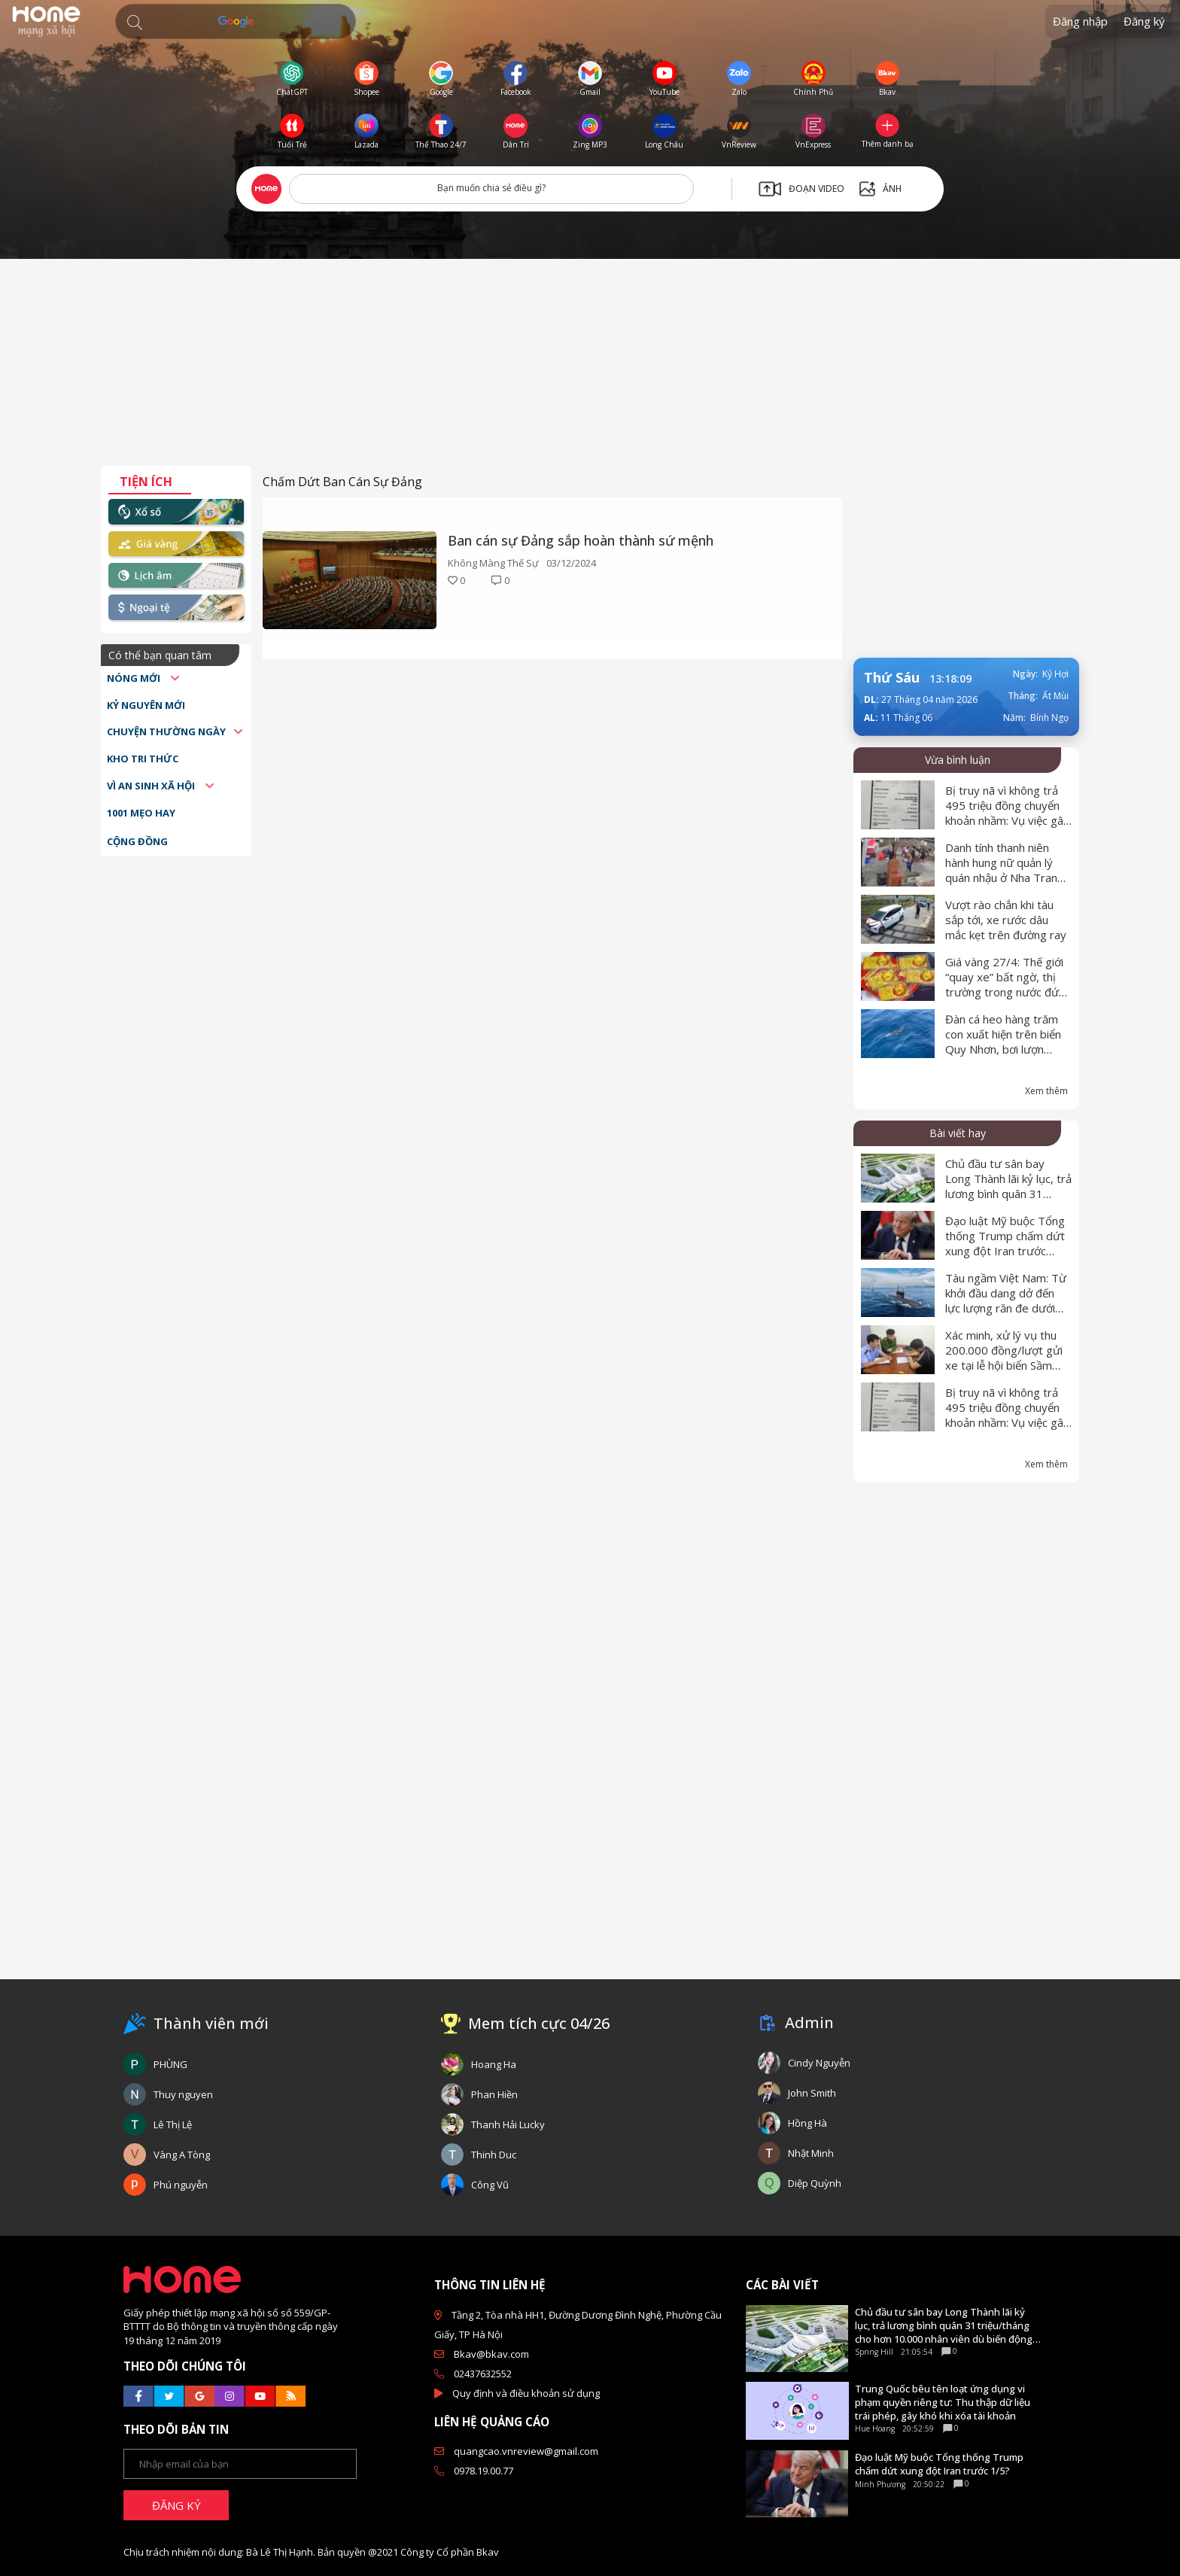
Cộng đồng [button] (137, 841)
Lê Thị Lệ (173, 2124)
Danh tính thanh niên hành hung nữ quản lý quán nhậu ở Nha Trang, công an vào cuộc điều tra (1006, 877)
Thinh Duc (493, 2154)
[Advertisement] (590, 368)
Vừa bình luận (957, 760)
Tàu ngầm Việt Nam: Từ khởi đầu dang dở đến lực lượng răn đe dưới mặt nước (1005, 1300)
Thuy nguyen (183, 2094)
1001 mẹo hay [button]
..........
• **Task description**
A faithful copy is required of the lines from the one with "Vừa bình luận (957, 760)" through the last line of the data; please add nothing.

• **Output for this task**
Vừa bình luận (957, 760)
Tàu ngầm Việt Nam: Từ khởi đầu dang dở đến lực lượng răn đe dưới mặt nước (1005, 1300)
Thuy nguyen (183, 2094)
1001 mẹo hay [button]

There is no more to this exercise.